▶ **What you have to do**
Could you reproduce every entry as it stands, leaving the pictures behind?

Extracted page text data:
§

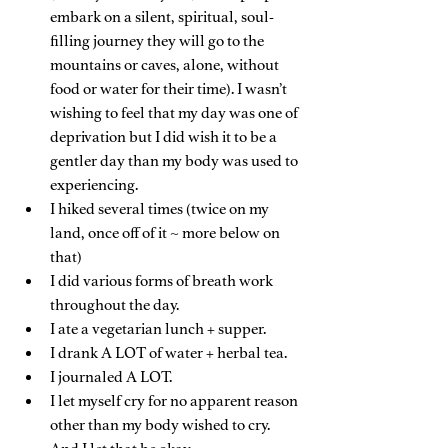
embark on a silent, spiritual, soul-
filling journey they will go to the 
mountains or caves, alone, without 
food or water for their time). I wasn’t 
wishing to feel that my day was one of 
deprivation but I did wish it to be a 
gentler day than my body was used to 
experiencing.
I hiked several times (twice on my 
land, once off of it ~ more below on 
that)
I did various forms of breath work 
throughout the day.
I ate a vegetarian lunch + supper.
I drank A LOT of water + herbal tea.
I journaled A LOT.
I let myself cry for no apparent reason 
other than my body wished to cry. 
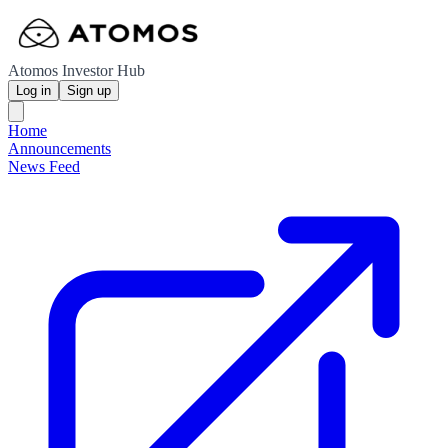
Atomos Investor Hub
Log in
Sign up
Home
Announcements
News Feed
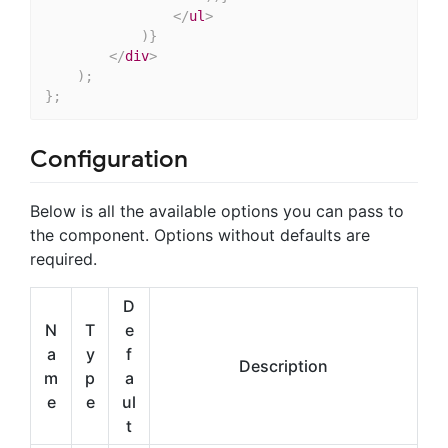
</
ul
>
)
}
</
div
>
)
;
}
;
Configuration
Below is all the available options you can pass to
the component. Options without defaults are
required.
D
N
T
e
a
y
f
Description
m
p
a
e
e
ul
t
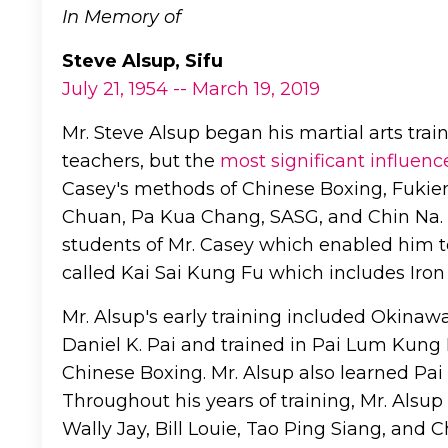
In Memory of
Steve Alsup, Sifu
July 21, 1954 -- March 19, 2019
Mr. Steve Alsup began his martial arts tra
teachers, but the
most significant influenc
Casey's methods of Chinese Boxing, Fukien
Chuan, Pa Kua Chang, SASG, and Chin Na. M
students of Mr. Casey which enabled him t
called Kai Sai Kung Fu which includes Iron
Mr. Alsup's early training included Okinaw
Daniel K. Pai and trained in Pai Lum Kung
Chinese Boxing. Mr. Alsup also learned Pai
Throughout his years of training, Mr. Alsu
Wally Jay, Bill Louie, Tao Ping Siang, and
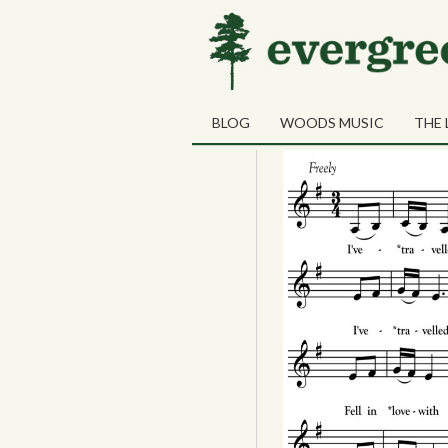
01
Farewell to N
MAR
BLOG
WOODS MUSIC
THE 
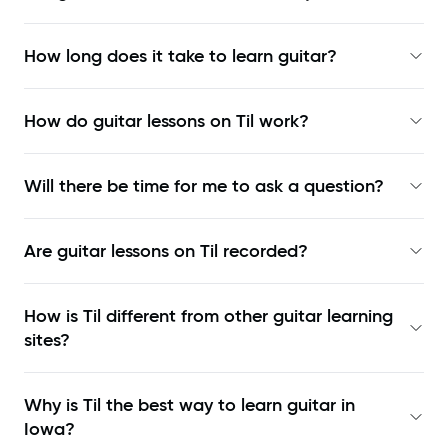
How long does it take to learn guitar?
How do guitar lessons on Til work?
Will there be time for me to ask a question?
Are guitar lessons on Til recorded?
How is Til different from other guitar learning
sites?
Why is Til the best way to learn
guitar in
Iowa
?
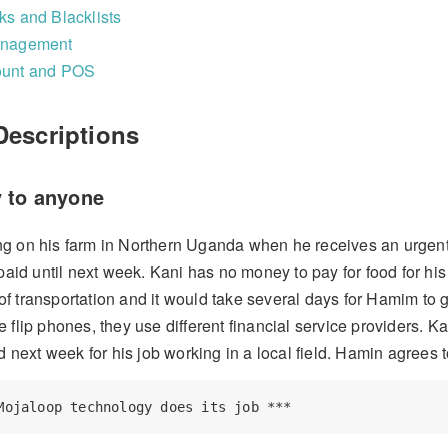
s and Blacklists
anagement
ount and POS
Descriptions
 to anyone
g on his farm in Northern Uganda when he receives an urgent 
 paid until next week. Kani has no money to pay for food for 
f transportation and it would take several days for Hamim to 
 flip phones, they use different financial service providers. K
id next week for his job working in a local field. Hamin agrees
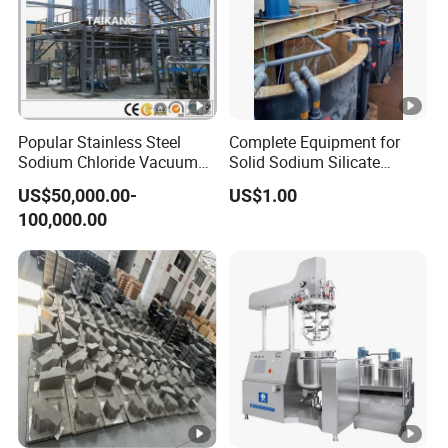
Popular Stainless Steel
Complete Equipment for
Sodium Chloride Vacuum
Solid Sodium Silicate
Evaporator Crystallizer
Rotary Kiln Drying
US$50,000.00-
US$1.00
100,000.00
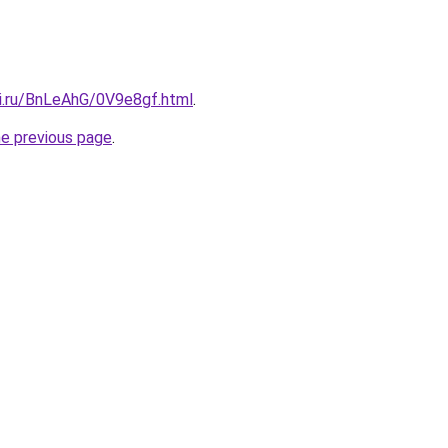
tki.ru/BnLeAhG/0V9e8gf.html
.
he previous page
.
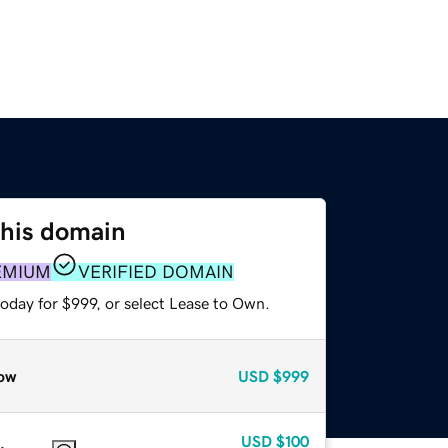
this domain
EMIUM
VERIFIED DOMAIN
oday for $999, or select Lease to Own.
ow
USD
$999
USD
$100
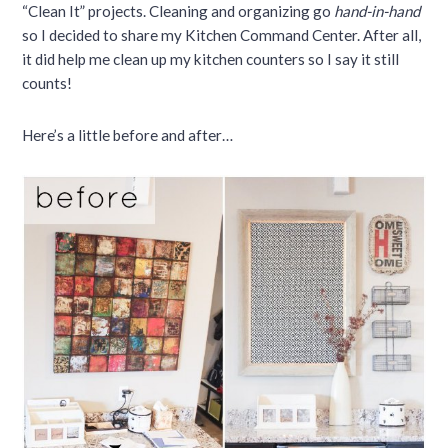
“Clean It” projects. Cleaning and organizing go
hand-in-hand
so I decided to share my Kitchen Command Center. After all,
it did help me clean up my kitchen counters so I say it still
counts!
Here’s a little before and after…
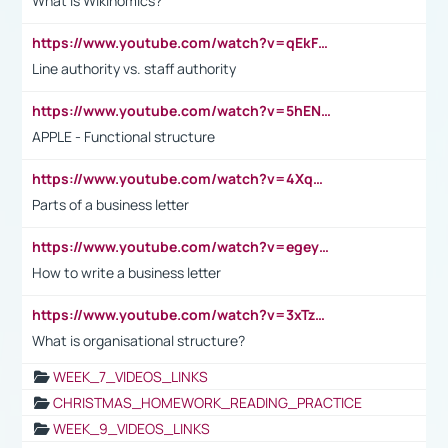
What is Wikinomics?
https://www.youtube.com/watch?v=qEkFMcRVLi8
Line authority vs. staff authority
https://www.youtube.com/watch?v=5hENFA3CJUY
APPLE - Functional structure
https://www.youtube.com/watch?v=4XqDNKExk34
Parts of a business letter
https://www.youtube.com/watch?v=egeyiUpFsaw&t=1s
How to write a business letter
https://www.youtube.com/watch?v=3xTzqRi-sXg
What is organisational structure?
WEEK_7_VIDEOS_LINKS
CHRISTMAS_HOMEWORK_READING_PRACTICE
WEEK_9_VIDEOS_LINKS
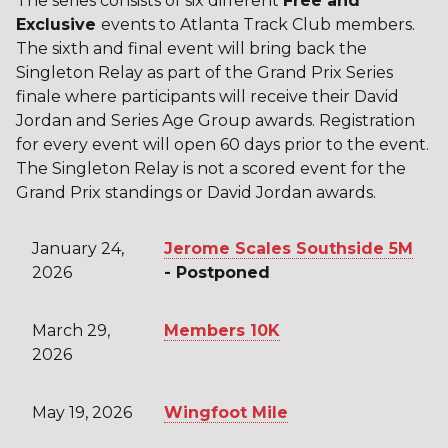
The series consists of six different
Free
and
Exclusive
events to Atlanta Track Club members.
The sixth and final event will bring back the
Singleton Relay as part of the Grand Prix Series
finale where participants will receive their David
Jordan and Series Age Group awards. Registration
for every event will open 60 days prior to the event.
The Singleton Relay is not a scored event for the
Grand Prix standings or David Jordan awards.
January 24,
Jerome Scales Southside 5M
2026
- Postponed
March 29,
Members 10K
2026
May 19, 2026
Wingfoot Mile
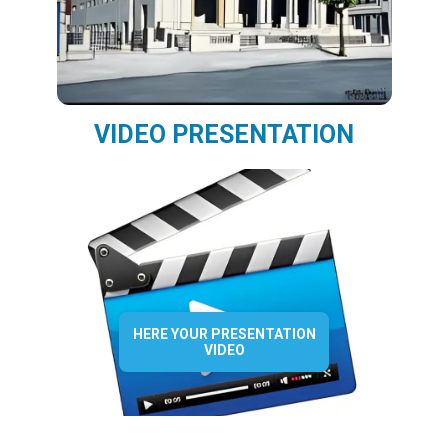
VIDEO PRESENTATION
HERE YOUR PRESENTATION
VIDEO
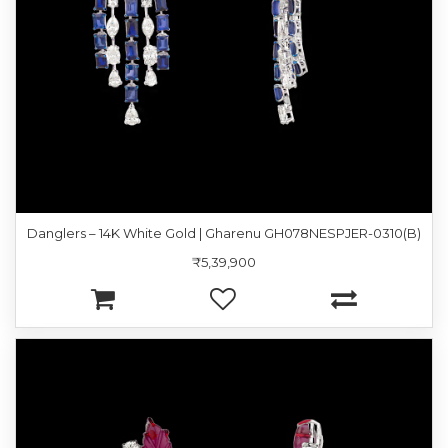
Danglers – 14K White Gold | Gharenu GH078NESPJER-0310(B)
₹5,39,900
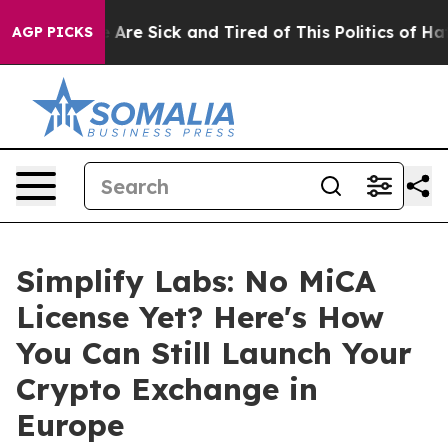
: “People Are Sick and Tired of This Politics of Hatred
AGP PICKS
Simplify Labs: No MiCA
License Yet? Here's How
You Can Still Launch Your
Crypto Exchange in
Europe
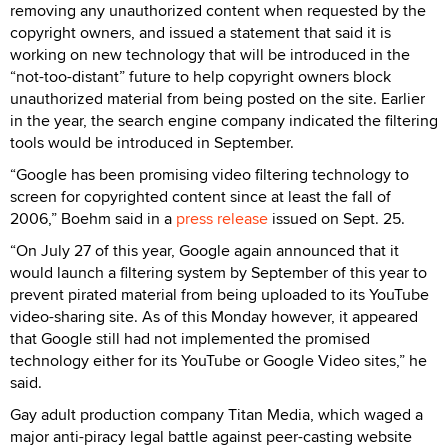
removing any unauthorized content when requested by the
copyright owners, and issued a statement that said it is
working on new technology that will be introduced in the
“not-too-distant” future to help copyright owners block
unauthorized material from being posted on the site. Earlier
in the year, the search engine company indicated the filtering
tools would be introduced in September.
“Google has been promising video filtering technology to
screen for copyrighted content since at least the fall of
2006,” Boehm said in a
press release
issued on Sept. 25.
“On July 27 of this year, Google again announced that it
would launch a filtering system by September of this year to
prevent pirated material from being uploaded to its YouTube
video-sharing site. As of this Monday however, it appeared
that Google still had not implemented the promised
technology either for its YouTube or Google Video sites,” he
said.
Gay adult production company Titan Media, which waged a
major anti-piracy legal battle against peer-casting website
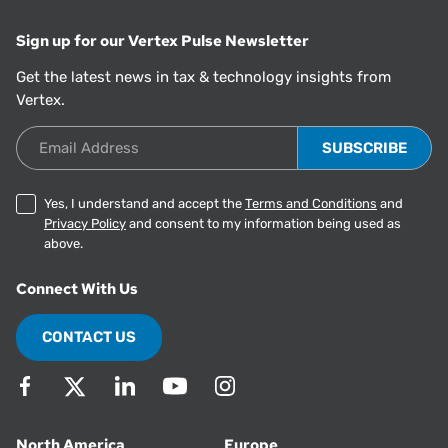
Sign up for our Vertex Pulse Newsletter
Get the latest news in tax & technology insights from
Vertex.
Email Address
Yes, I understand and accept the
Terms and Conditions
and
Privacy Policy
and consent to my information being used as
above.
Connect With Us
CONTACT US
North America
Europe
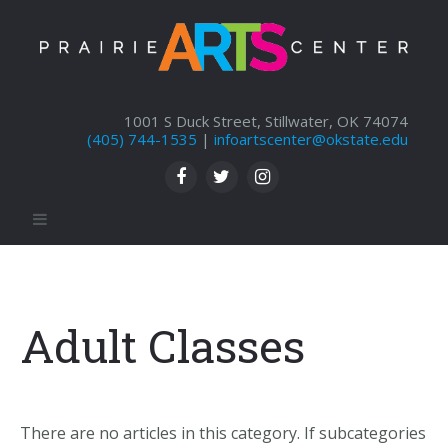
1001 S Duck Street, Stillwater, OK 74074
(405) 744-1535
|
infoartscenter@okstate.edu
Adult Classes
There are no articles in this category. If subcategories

§

▶ **Exercise response**
embark on a silent, spiritual, soul-
filling journey they will go to the 
mountains or caves, alone, without 
food or water for their time). I wasn’t 
wishing to feel that my day was one of 
deprivation but I did wish it to be a 
gentler day than my body was used to 
experiencing.
I hiked several times (twice on my 
land, once off of it ~ more below on 
that)
I did various forms of breath work 
throughout the day.
I ate a vegetarian lunch + supper.
I drank A LOT of water + herbal tea.
I journaled A LOT.
I let myself cry for no apparent reason 
other than my body wished to cry. 
Atomos Investor Hub
Log in
Sign up
Home
Announcements
News Feed
</
ul
>
)
}
</
div
>
)
;
}
;
Configuration
Below is all the available options you can pass to
the component. Options without defaults are
required.
D
N
T
e
a
y
f
Description
m
p
a
e
e
ul
t
In Memory of
Steve Alsup, Sifu
July 21, 1954 -- March 19, 2019
Mr. Steve Alsup began his martial arts tra
teachers, but the
most significant influenc
Casey's methods of Chinese Boxing, Fukien
Chuan, Pa Kua Chang, SASG, and Chin Na. M
students of Mr. Casey which enabled him t
called Kai Sai Kung Fu which includes Iron
Mr. Alsup's early training included Okinaw
Daniel K. Pai and trained in Pai Lum Kung
Chinese Boxing. Mr. Alsup also learned Pai
Throughout his years of training, Mr. Alsu
Wally Jay, Bill Louie, Tao Ping Siang, and
01
Farewell to N
MAR
BLOG
WOODS MUSIC
THE 
How long does it take to learn guitar?
How do guitar lessons on Til work?
Will there be time for me to ask a question?
Are guitar lessons on Til recorded?
How is Til different from other guitar learning
sites?
Why is Til the best way to learn
guitar in
Iowa
?
s and Blacklists
anagement
ount and POS
Descriptions
 to anyone
g on his farm in Northern Uganda when he receives an urgent 
 paid until next week. Kani has no money to pay for food for 
f transportation and it would take several days for Hamim to 
 flip phones, they use different financial service providers. K
id next week for his job working in a local field. Hamin agrees
Popular Stainless Steel
Complete Equipment for
Sodium Chloride Vacuum
Solid Sodium Silicate
Evaporator Crystallizer
Rotary Kiln Drying
US$50,000.00-
US$1.00
100,000.00
tki.ru/BnLeAhG/0V9e8gf.html
.
he previous page
.
this domain
EMIUM
VERIFIED DOMAIN
oday for $999, or select Lease to Own.
ow
USD
$999
USD
$100
“Clean It” projects. Cleaning and organizing go
hand-in-hand
so I decided to share my Kitchen Command Center. After all,
it did help me clean up my kitchen counters so I say it still
counts!
Here’s a little before and after…
What is Wikinomics?
https://www.youtube.com/watch?v=qEkFMcRVLi8
Line authority vs. staff authority
https://www.youtube.com/watch?v=5hENFA3CJUY
APPLE - Functional structure
https://www.youtube.com/watch?v=4XqDNKExk34
Parts of a business letter
https://www.youtube.com/watch?v=egeyiUpFsaw&t=1s
How to write a business letter
https://www.youtube.com/watch?v=3xTzqRi-sXg
What is organisational structure?
WEEK_7_VIDEOS_LINKS
CHRISTMAS_HOMEWORK_READING_PRACTICE
WEEK_9_VIDEOS_LINKS
The series consists of six different
Free
and
Exclusive
events to Atlanta Track Club members.
The sixth and final event will bring back the
Singleton Relay as part of the Grand Prix Series
finale where participants will receive their David
Jordan and Series Age Group awards. Registration
for every event will open 60 days prior to the event.
The Singleton Relay is not a scored event for the
Grand Prix standings or David Jordan awards.
January 24,
Jerome Scales Southside 5M
2026
- Postponed
March 29,
Members 10K
2026
May 19, 2026
Wingfoot Mile
VIDEO PRESENTATION
HERE YOUR PRESENTATION
VIDEO
Danglers – 14K White Gold | Gharenu GH078NESPJER-0310(B)
₹5,39,900
: “People Are Sick and Tired of This Politics of Hatred
AGP PICKS
Simplify Labs: No MiCA
License Yet? Here's How
You Can Still Launch Your
Crypto Exchange in
Europe
removing any unauthorized content when requested by the
copyright owners, and issued a statement that said it is
working on new technology that will be introduced in the
“not-too-distant” future to help copyright owners block
unauthorized material from being posted on the site. Earlier
in the year, the search engine company indicated the filtering
tools would be introduced in September.
“Google has been promising video filtering technology to
screen for copyrighted content since at least the fall of
2006,” Boehm said in a
press release
issued on Sept. 25.
“On July 27 of this year, Google again announced that it
would launch a filtering system by September of this year to
prevent pirated material from being uploaded to its YouTube
video-sharing site. As of this Monday however, it appeared
that Google still had not implemented the promised
technology either for its YouTube or Google Video sites,” he
said.
Gay adult production company Titan Media, which waged a
major anti-piracy legal battle against peer-casting website
Sign up for our Vertex Pulse Newsletter
Get the latest news in tax & technology insights from
Vertex.
Email Address
Yes, I understand and accept the
Terms and Conditions
and
Privacy Policy
and consent to my information being used as
above.
Connect With Us
CONTACT US
North America
Europe
1001 S Duck Street, Stillwater, OK 74074
(405) 744-1535
|
infoartscenter@okstate.edu
Adult Classes
There are no articles in this category. If subcategories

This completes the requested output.